Reproduce, word for word, the lines in the material below starting with the one that has "Tan Joins Atlantic Fellows" and going on through the one that has "Greenwood, DE 19950". Leave out all pictures.
Source records section start
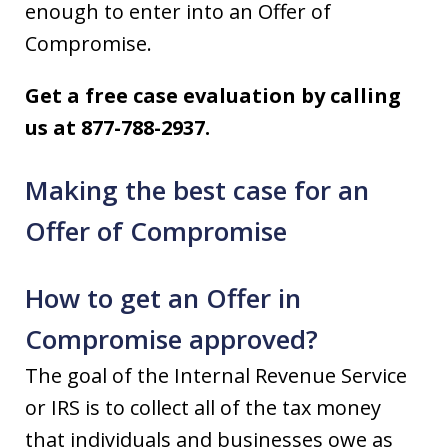
enough to enter into an Offer of
Compromise.
Get a free case evaluation by calling
us at 877-788-2937.
Making the best case for an
Offer of Compromise
How to get an Offer in
Compromise approved?
The goal of the Internal Revenue Service
or IRS is to collect all of the tax money
that individuals and businesses owe as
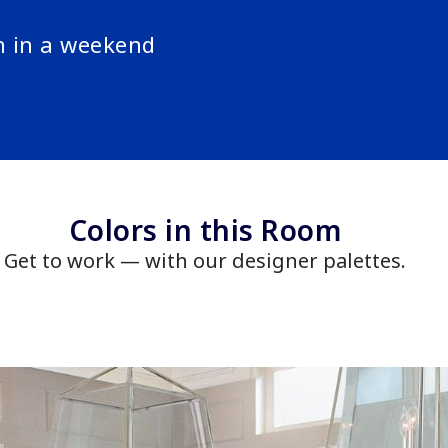
n in a weekend
Colors in this Room
Get to work — with our designer palettes.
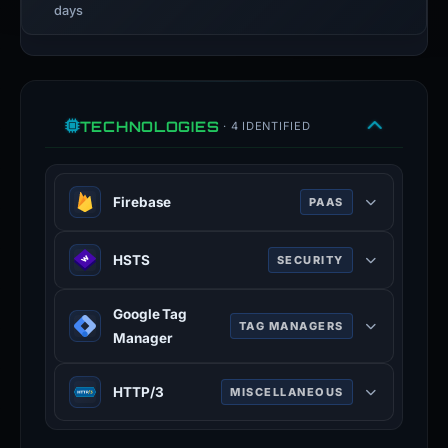
days
TECHNOLOGIES
· 4 IDENTIFIED
Firebase
PAAS
Google platform for building mobile
HSTS
SECURITY
and web applications with backend
services.
HTTP Strict Transport Security —
Google Tag
forces browsers to use HTTPS
TAG MANAGERS
Manager
connections only.
Tag management system for
HTTP/3
MISCELLANEOUS
deploying marketing and analytics
tags.
Third major version of HTTP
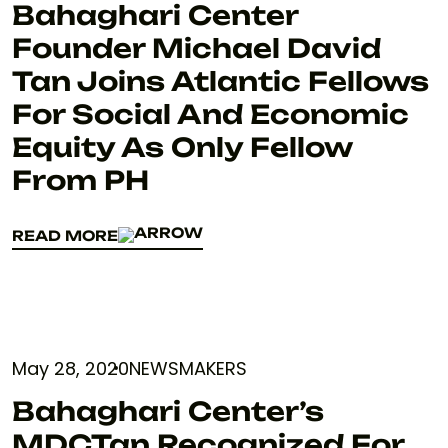
Bahaghari Center
Founder Michael David
Tan Joins Atlantic Fellows
For Social And Economic
Equity As Only Fellow
From PH
READ MORE
READ MORE
May 28, 2020
NEWSMAKERS
Bahaghari Center’s
MDCTan Recognized For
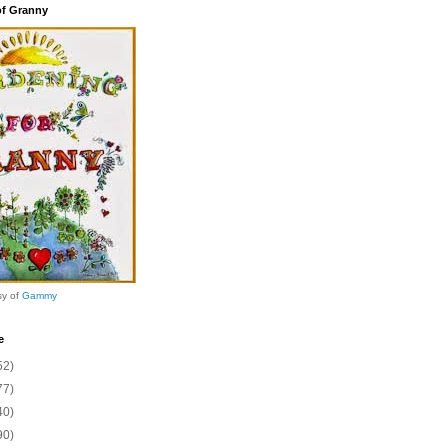
of Granny
sy of
Gammy
e
52)
77)
40)
90)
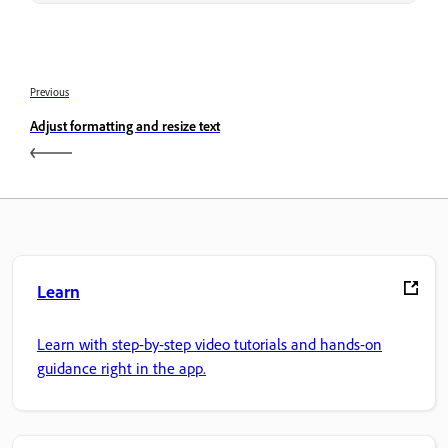
Previous
Adjust formatting and resize text
Learn
Learn with step-by-step video tutorials and hands-on
guidance right in the app.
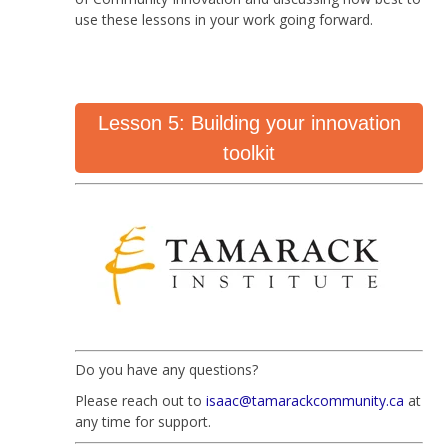
use these lessons in your work going forward.
Lesson 5: Building your innovation
toolkit
Do you have any questions?
Please reach out to
isaac@tamarackcommunity.ca
at
any time for support.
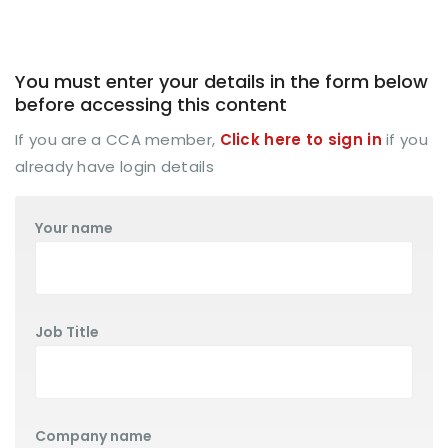
You must enter your details in the form below
before accessing this content
If you are a CCA member,
Click here to sign in
if you
already have login details
Your name
Job Title
Company name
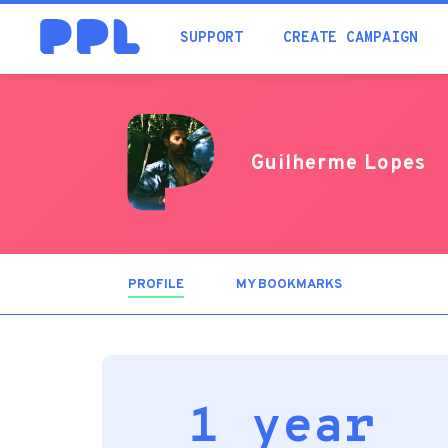
SUPPORT
CREATE CAMPAIGN
Guilherme Lopes
PROFILE
(ACTIVE
MY BOOKMARKS
TAB)
1 year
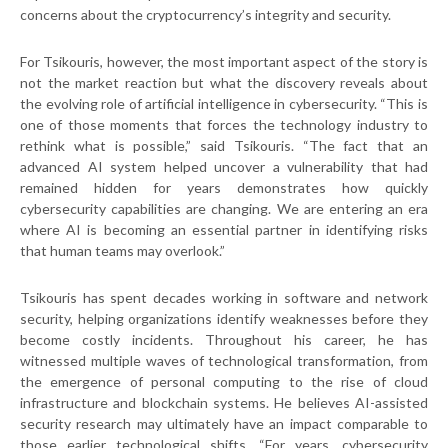
concerns about the cryptocurrency’s integrity and security.
For Tsikouris, however, the most important aspect of the story is
not the market reaction but what the discovery reveals about
the evolving role of artificial intelligence in cybersecurity. “This is
one of those moments that forces the technology industry to
rethink what is possible,” said Tsikouris. “The fact that an
advanced AI system helped uncover a vulnerability that had
remained hidden for years demonstrates how quickly
cybersecurity capabilities are changing. We are entering an era
where AI is becoming an essential partner in identifying risks
that human teams may overlook.”
Tsikouris has spent decades working in software and network
security, helping organizations identify weaknesses before they
become costly incidents. Throughout his career, he has
witnessed multiple waves of technological transformation, from
the emergence of personal computing to the rise of cloud
infrastructure and blockchain systems. He believes AI-assisted
security research may ultimately have an impact comparable to
those earlier technological shifts. “For years, cybersecurity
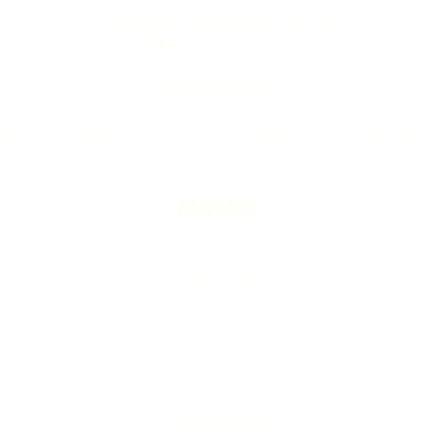
Timeless Tributes Monuments
12346 Sussex Highway
Greenwood, DE 19950
(302) 666‑0396
Serving all of Delaware, Maryland’s Eastern Shore & beyond
MENU
Home
About Us
Our Process
Schedule Consultation
Contact Us
info@ttmonuments.com
Privacy Policy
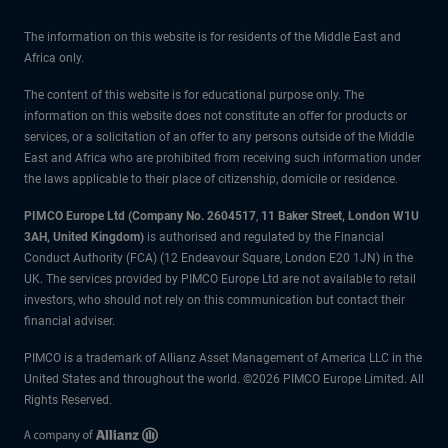
The information on this website is for residents of the Middle East and
Africa only.
The content of this website is for educational purpose only. The
information on this website does not constitute an offer for products or
services, or a solicitation of an offer to any persons outside of the Middle
East and Africa who are prohibited from receiving such information under
the laws applicable to their place of citizenship, domicile or residence.
PIMCO Europe Ltd (Company No. 2604517
,
11 Baker Street, London W1U
3AH, United Kingdom)
is authorised and regulated by the Financial
Conduct Authority (FCA) (12 Endeavour Square, London E20 1JN) in the
UK. The services provided by PIMCO Europe Ltd are not available to retail
investors, who should not rely on this communication but contact their
financial adviser.
PIMCO is a trademark of Allianz Asset Management of America LLC in the
United States and throughout the world. ©2026 PIMCO Europe Limited. All
Rights Reserved.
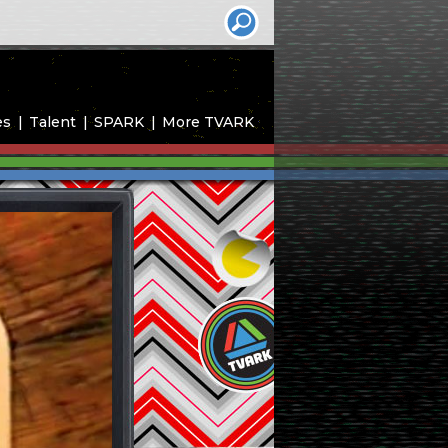
es
Talent
SPARK
More TVARK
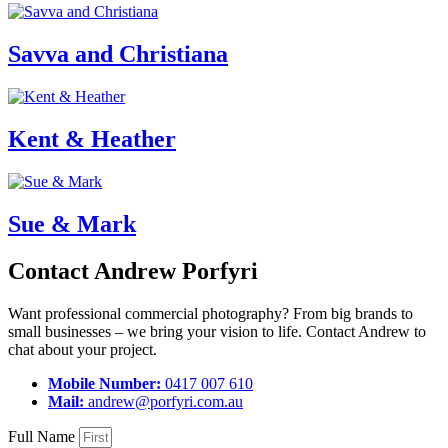
Savva and Christiana
Kent & Heather
Sue & Mark
Contact Andrew Porfyri
Want professional commercial photography? From big brands to
small businesses – we bring your vision to life. Contact Andrew to
chat about your project.
Mobile Number:
0417 007 610
Mail:
andrew@porfyri.com.au
Full Name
Source records section end
Reply to the exercise ▸
Tan Joins Atlantic Fellows
For Social And Economic
Equity As Only Fellow
From PH
READ MORE
READ MORE
May 28, 2020
NEWSMAKERS
Bahaghari Center’s
MDCTan Recognized For
of Granny
sy of
Gammy
e
52)
77)
40)
90)
Previous
Adjust formatting and resize text
Learn
Learn with step-by-step video tutorials and hands-on
guidance right in the app.
use these lessons in your work going forward.
Lesson 5: Building your innovation
toolkit
Do you have any questions?
Please reach out to
isaac@tamarackcommunity.ca
at
any time for support.
You must enter your details in the form below
before accessing this content
If you are a CCA member,
Click here to sign in
if you
already have login details
Your name
Job Title
Company name
SUPPORT
CREATE CAMPAIGN
Guilherme Lopes
PROFILE
(ACTIVE
MY BOOKMARKS
TAB)
1 year
concerns about the cryptocurrency’s integrity and security.
For Tsikouris, however, the most important aspect of the story is
not the market reaction but what the discovery reveals about
the evolving role of artificial intelligence in cybersecurity. “This is
one of those moments that forces the technology industry to
rethink what is possible,” said Tsikouris. “The fact that an
advanced AI system helped uncover a vulnerability that had
remained hidden for years demonstrates how quickly
cybersecurity capabilities are changing. We are entering an era
where AI is becoming an essential partner in identifying risks
that human teams may overlook.”
Tsikouris has spent decades working in software and network
security, helping organizations identify weaknesses before they
become costly incidents. Throughout his career, he has
witnessed multiple waves of technological transformation, from
the emergence of personal computing to the rise of cloud
infrastructure and blockchain systems. He believes AI-assisted
security research may ultimately have an impact comparable to
those earlier technological shifts. “For years, cybersecurity
Timeless Tributes Monuments
12346 Sussex Highway
Greenwood, DE 19950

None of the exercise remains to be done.